■ **Records**
'''

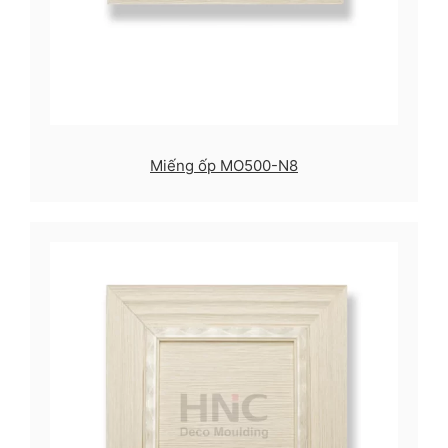
Miếng ốp MO500-N8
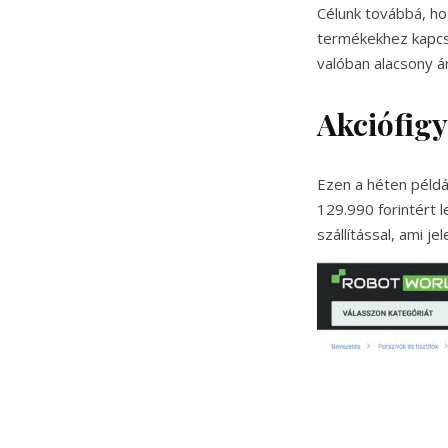
Célunk továbbá, ho
termékekhez kapcs
valóban alacsony á
Akciófig
Ezen a héten példá
129.990 forintért 
szállítással, ami je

'''

■ **What needs to be done**
The line containing "valóban alacsony á" marks the start. Reproduce it and all lines after it through the end of the listing, exactly and alone.

■ **Task output**
valóban alacsony á
Akciófig
Ezen a héten példá
129.990 forintért 
szállítással, ami je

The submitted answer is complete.